Sunday, April 15, 2007

Recipe for a Box Office Bomb

I am always amazed at the entertainment industry which tries to break movie-making down to a science. Perhaps it is trying to imagine studio execs looking over scripts and trying to "figure" a budget for a final chase scene involving three Ferraris, dozens of stuntmen, ten fire engines, and the collapse of the Golden Gate Bridge (hypothetically speaking). Wouldn't that be a sweet job! Just imagine the bravado and stupidity you'd have to have to venture into that conversation.

Then, on top of all that, there's the extremely nebulous, yet incredibly important fees celebrities command for the mere appearance of their name on the titles - let alone their acting skills. Who in the world determines that Tom Cruise was once worth $20 million dollars a movie? Do all actors have standard fees - like dj's that play at middle school dances and quincieneras? What does William H. Macy command? Or Bruce Campbell? Do execs have cards of every star complete with information about how their last three movies performed? I'm sure they do; I wouldn't be surprised to hear that they have something comparable to a baseball card: picture, stats, best year, etc.

One thing we can know. Hollywood, movie "forecasting" is about as accurate as any other type of forecasting: pretty crappy. I chuckled through this article in the LA Times about the flop that is Sahara, a movie I helped send into the red because there was no way in hades that I would put this cheese-puff in my Netflix queue, let alone pay money at the box office.

Sahara is a classic example where people in the arts industry - for the love of all things holy - simply refuse to be creative.
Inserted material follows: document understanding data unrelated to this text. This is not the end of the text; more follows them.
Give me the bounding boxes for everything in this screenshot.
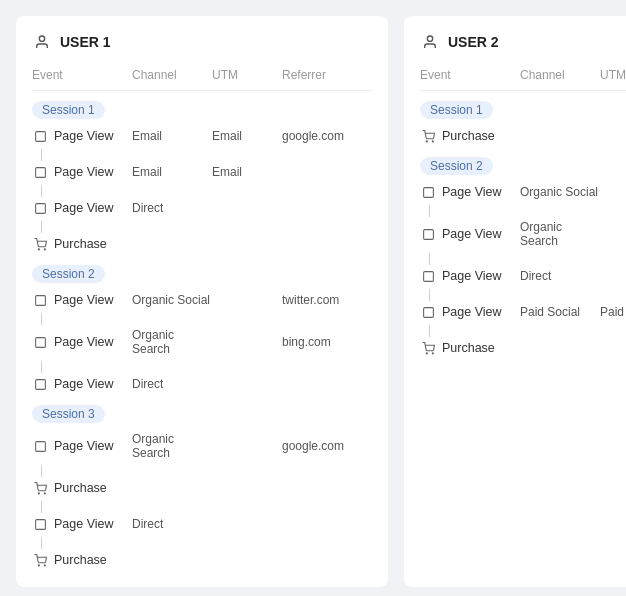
event-name-text: Purchase <box>54 481 107 495</box>
session-badge-1: Session 2 <box>420 147 626 181</box>
event-name-cell: Page View <box>32 128 132 144</box>
column-header: Channel <box>520 68 600 82</box>
event-connector: | <box>420 323 626 337</box>
event-connector: | <box>420 287 626 301</box>
event-utm: Email <box>212 165 282 179</box>
purchase-icon <box>32 480 48 496</box>
svg-point-5 <box>44 248 45 249</box>
event-name-text: Page View <box>54 293 114 307</box>
svg-rect-19 <box>423 229 433 239</box>
svg-rect-7 <box>35 337 45 347</box>
main-container: USER 1 EventChannelUTMReferrerSession 1P… <box>16 16 610 587</box>
page-view-icon <box>420 268 436 284</box>
event-name-text: Page View <box>54 335 114 349</box>
user-panel-user2: USER 2 EventChannelUTMReferrerSession 1P… <box>404 16 626 587</box>
user-label: USER 2 <box>448 34 499 50</box>
event-channel: Email <box>132 165 212 179</box>
session-label: Session 3 <box>32 405 105 423</box>
user-icon <box>420 32 440 52</box>
purchase-icon <box>420 128 436 144</box>
event-connector: | <box>32 499 372 513</box>
event-channel: Organic Search <box>132 328 212 356</box>
event-name-text: Page View <box>442 269 502 283</box>
svg-rect-1 <box>35 131 45 141</box>
event-connector: | <box>32 535 372 549</box>
event-name-text: Page View <box>54 517 114 531</box>
event-name-cell: Purchase <box>32 236 132 252</box>
event-row: Page ViewDirect <box>32 513 372 535</box>
event-name-cell: Purchase <box>32 480 132 496</box>
event-connector: | <box>420 251 626 265</box>
session-badge-0: Session 1 <box>32 91 372 125</box>
event-row: Page ViewOrganic Socialtwitter.com <box>420 181 626 203</box>
event-row: Page ViewPaid SocialPaid Socialtwitter.c… <box>420 301 626 323</box>
event-name-cell: Page View <box>420 268 520 284</box>
session-label: Session 2 <box>420 157 493 175</box>
svg-point-13 <box>38 564 39 565</box>
event-referrer: google.com <box>282 439 372 453</box>
page-view-icon <box>32 438 48 454</box>
page-view-icon <box>32 164 48 180</box>
page-view-icon <box>420 226 436 242</box>
svg-rect-21 <box>423 307 433 317</box>
event-row: Page ViewOrganic Searchbing.com <box>32 325 372 359</box>
event-channel: Direct <box>520 269 600 283</box>
event-connector: | <box>32 311 372 325</box>
event-name-cell: Page View <box>32 516 132 532</box>
event-channel: Organic Search <box>520 220 600 248</box>
event-name-text: Page View <box>54 439 114 453</box>
event-connector: | <box>420 203 626 217</box>
user-header-user2: USER 2 <box>420 32 626 52</box>
event-name-cell: Page View <box>32 334 132 350</box>
event-name-cell: Page View <box>420 184 520 200</box>
event-row: Page ViewEmailEmailgoogle.com <box>32 125 372 147</box>
user-label: USER 1 <box>60 34 111 50</box>
event-row: Page ViewDirect <box>32 197 372 219</box>
column-header: Referrer <box>282 68 372 82</box>
svg-rect-8 <box>35 379 45 389</box>
event-channel: Direct <box>132 517 212 531</box>
event-name-text: Purchase <box>54 553 107 567</box>
svg-rect-9 <box>35 441 45 451</box>
user-icon <box>32 32 52 52</box>
event-channel: Organic Social <box>132 293 212 307</box>
event-name-text: Purchase <box>54 237 107 251</box>
event-row: Purchase <box>32 233 372 255</box>
event-name-cell: Page View <box>32 376 132 392</box>
svg-point-17 <box>432 140 433 141</box>
svg-point-4 <box>38 248 39 249</box>
event-name-cell: Page View <box>32 438 132 454</box>
event-utm: Email <box>212 129 282 143</box>
event-name-cell: Page View <box>420 304 520 320</box>
purchase-icon <box>32 552 48 568</box>
svg-rect-20 <box>423 271 433 281</box>
svg-point-22 <box>426 352 427 353</box>
purchase-icon <box>32 236 48 252</box>
session-badge-0: Session 1 <box>420 91 626 125</box>
event-referrer: bing.com <box>282 335 372 349</box>
column-header: Channel <box>132 68 212 82</box>
event-connector: | <box>32 147 372 161</box>
event-name-cell: Page View <box>32 164 132 180</box>
event-name-text: Purchase <box>442 341 495 355</box>
page-view-icon <box>32 334 48 350</box>
event-name-cell: Purchase <box>32 552 132 568</box>
event-name-text: Page View <box>442 305 502 319</box>
svg-point-11 <box>44 492 45 493</box>
event-name-cell: Page View <box>32 292 132 308</box>
event-name-text: Page View <box>54 129 114 143</box>
event-row: Page ViewDirect <box>32 373 372 395</box>
page-view-icon <box>32 292 48 308</box>
event-connector: | <box>32 183 372 197</box>
session-label: Session 1 <box>32 101 105 119</box>
purchase-icon <box>420 340 436 356</box>
column-headers: EventChannelUTMReferrer <box>420 68 626 91</box>
event-row: Purchase <box>420 337 626 359</box>
event-row: Purchase <box>420 125 626 147</box>
session-label: Session 2 <box>32 265 105 283</box>
event-connector: | <box>32 219 372 233</box>
event-row: Page ViewDirect <box>420 265 626 287</box>
column-header: Event <box>420 68 520 82</box>
event-row: Purchase <box>32 477 372 499</box>
event-name-cell: Purchase <box>420 128 520 144</box>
Instead, they take a classic movie - in this case, Sahara - and hope to resurrect it by throwing money at a star who is no where near as cool as the original (Bogart vs. McConaughey ... please!) with some extra flesh, fire and effects. Such efforts are nothing more than processed art. For shame, for shame.

And I normally love what Penelope Cruz does! I don't even know how to reconcile Vanilla Sky and Sahara?
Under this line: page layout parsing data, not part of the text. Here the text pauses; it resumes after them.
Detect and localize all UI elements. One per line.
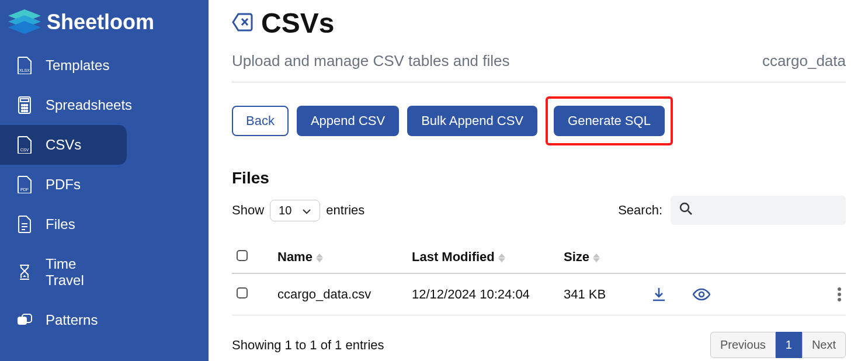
svg-point-7 [24, 105, 26, 106]
svg-point-13 [24, 110, 26, 112]
search-icon [679, 202, 693, 219]
sidebar-item-label: CSVs [46, 137, 81, 153]
svg-point-12 [22, 110, 23, 112]
bulk-append-csv-button[interactable]: Bulk Append CSV [407, 106, 537, 136]
svg-rect-5 [20, 99, 29, 102]
app-name: Sheetloom [47, 10, 154, 34]
sidebar-item-label: PDFs [46, 176, 81, 193]
cell-modified: 12/12/2024 10:24:04 [407, 273, 559, 315]
back-button[interactable]: Back [232, 106, 289, 136]
highlight-annotation: Generate SQL [546, 96, 673, 145]
eye-icon[interactable] [692, 288, 711, 301]
back-delete-icon[interactable] [232, 12, 253, 34]
main-content: CSVs Upload and manage CSV tables and fi… [209, 0, 868, 361]
pager-page-1[interactable]: 1 [776, 332, 802, 358]
sidebar-item-pdfs[interactable]: PDF PDFs [0, 165, 127, 204]
entries-select[interactable]: 10 [270, 200, 320, 221]
overlap-icon [16, 312, 33, 328]
search-label: Search: [618, 203, 662, 218]
sidebar-item-label: Files [46, 216, 75, 232]
show-prefix: Show [232, 203, 264, 218]
sidebar-item-time-travel[interactable]: Time Travel [0, 244, 127, 300]
sidebar-item-label: Spreadsheets [46, 97, 132, 113]
select-all-checkbox[interactable] [237, 250, 248, 261]
calculator-icon [16, 97, 33, 113]
csv-icon: CSV [16, 137, 33, 153]
pdf-icon: PDF [16, 176, 33, 193]
sidebar-item-patterns[interactable]: Patterns [0, 300, 127, 340]
page-subtitle: Upload and manage CSV tables and files [232, 52, 510, 70]
file-icon [16, 216, 33, 232]
pager-prev[interactable]: Previous [710, 332, 776, 358]
sidebar: Sheetloom XLSX Templates Spreadsheets [0, 0, 209, 361]
search-input[interactable] [671, 196, 846, 225]
svg-point-11 [26, 107, 28, 109]
svg-point-9 [22, 107, 23, 109]
sidebar-item-label: Time Travel [46, 256, 114, 289]
entries-value: 10 [279, 204, 291, 217]
context-name: ccargo_data [762, 52, 846, 70]
more-icon[interactable] [838, 287, 841, 301]
sidebar-item-csvs[interactable]: CSV CSVs [0, 125, 127, 165]
chevron-down-icon [302, 204, 311, 217]
col-size[interactable]: Size [564, 249, 589, 264]
show-suffix: entries [326, 203, 364, 218]
svg-text:CSV: CSV [20, 148, 29, 152]
sidebar-item-label: Patterns [46, 312, 98, 328]
sort-icon[interactable] [498, 254, 505, 262]
download-icon[interactable] [651, 287, 666, 302]
svg-line-25 [688, 211, 692, 214]
col-modified[interactable]: Last Modified [412, 249, 495, 264]
sidebar-item-spreadsheets[interactable]: Spreadsheets [0, 85, 127, 125]
sidebar-item-label: Templates [46, 57, 109, 74]
svg-point-14 [26, 110, 28, 112]
sort-icon[interactable] [316, 254, 323, 262]
pagination: Previous 1 Next [710, 332, 846, 358]
xlsx-icon: XLSX [16, 57, 33, 74]
files-table: Name Last Modified Size ccargo_data.csv … [232, 241, 846, 315]
sort-icon[interactable] [593, 254, 600, 262]
files-heading: Files [232, 169, 846, 188]
cell-name: ccargo_data.csv [273, 273, 407, 315]
svg-point-8 [26, 105, 28, 106]
hourglass-icon [16, 264, 33, 280]
generate-sql-button[interactable]: Generate SQL [554, 106, 665, 136]
sidebar-item-templates[interactable]: XLSX Templates [0, 46, 127, 85]
col-name[interactable]: Name [277, 249, 313, 264]
svg-point-26 [699, 292, 704, 297]
table-row: ccargo_data.csv 12/12/2024 10:24:04 341 … [232, 273, 846, 315]
table-summary: Showing 1 to 1 of 1 entries [232, 338, 384, 353]
page-title: CSVs [261, 7, 334, 39]
svg-point-6 [22, 105, 23, 106]
logo[interactable]: Sheetloom [0, 6, 209, 46]
svg-text:PDF: PDF [20, 188, 29, 192]
cell-size: 341 KB [559, 273, 647, 315]
svg-point-24 [680, 203, 689, 211]
append-csv-button[interactable]: Append CSV [297, 106, 399, 136]
svg-text:XLSX: XLSX [19, 68, 30, 72]
logo-icon [8, 9, 41, 35]
pager-next[interactable]: Next [802, 332, 846, 358]
svg-point-10 [24, 107, 26, 109]
toolbar: Back Append CSV Bulk Append CSV Generate… [232, 82, 846, 151]
entries-per-page: Show 10 entries [232, 200, 364, 221]
row-checkbox[interactable] [237, 287, 248, 298]
sidebar-item-files[interactable]: Files [0, 204, 127, 244]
I know people who work for and within this media machine. And for four years, I regularly ran or walked by plenty of crews doing a shoot somewhere just south of our apartment. I have to believe that 90% of the people within the system are artistic and imaginative, but I also know that all the money floating around the process of making movies draws plenty of less-desirables. Did you see how much they spent on catered meals ($1.4 million) and bottled water ($105 k). How absurd is that? Why wouldn't you want to grow fat on that excess - even if it meant hanging around the fringe.
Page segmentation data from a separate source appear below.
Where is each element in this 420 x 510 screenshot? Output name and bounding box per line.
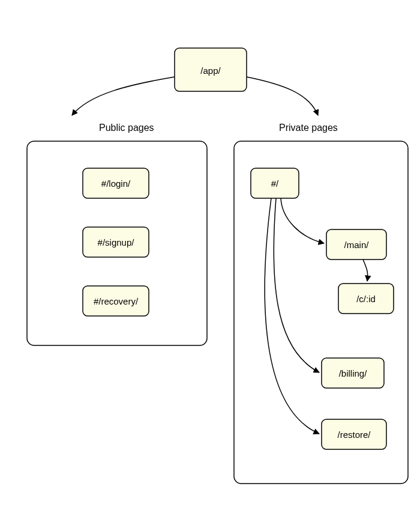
edge-root-private [247,77,318,115]
node-root-label: /app/ [200,65,221,76]
node-hash-root-label: #/ [271,178,279,189]
node-login-label: #/login/ [101,178,131,189]
node-main-label: /main/ [344,240,370,250]
node-recovery-label: #/recovery/ [94,296,139,306]
edge-root-public [72,77,175,115]
node-billing-label: /billing/ [339,368,368,378]
node-restore-label: /restore/ [337,430,371,440]
node-cid-label: /c/:id [356,294,376,304]
private-heading: Private pages [279,123,338,133]
routing-diagram: /app/ Public pages Private pages #/login… [0,0,420,510]
node-signup-label: #/signup/ [98,237,135,247]
public-heading: Public pages [99,123,154,133]
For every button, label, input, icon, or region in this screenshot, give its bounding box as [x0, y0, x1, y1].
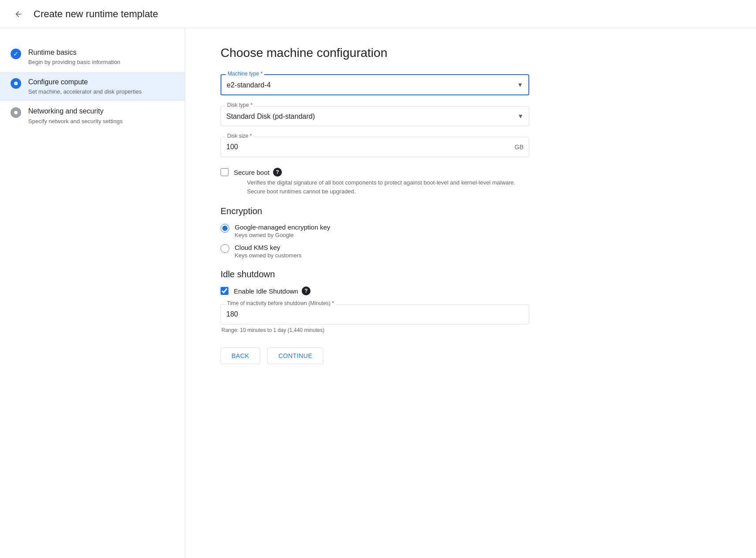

And somehow $9 tickets, promotional ties, television replays, DVD's and foreign markets are more than enough to cover all this extravagance. With plenty left over. Clearly. Los Angeles now includes something like 250,000+ millionaires in the county. That's freakin' amazing. Especially considering that a good chunk of that 250k comes from a medium of entertainment and art that wasn't even present two hundred years ago.

Do you think any of this stuff gets recycled? Like, say, the walkie-talkies that cost over $100k ... do they sell those at the close of filming, or do they go to some wharehouse in Burbank?

I love movies. Don't get me wrong. But, I would be naive and hypocritical if I didn't stare into the obscene abyss that generates all of this. To do that, though - to critique the movie machine - is to bite the hand that feeds you. Besides, it's not like you needed another reminder that the world isn't very just or fair.

What you really want is an escape - another world. Thankfully, someone is always working their tail off and throwing money at another project that will do just that. Coming soon ... an escape from reality.

Wes

p.s. - if you're up for exploring this issue more deeply, check out Wikipedia's piece on "Amusing Ourselves to Death" by Neil Postman.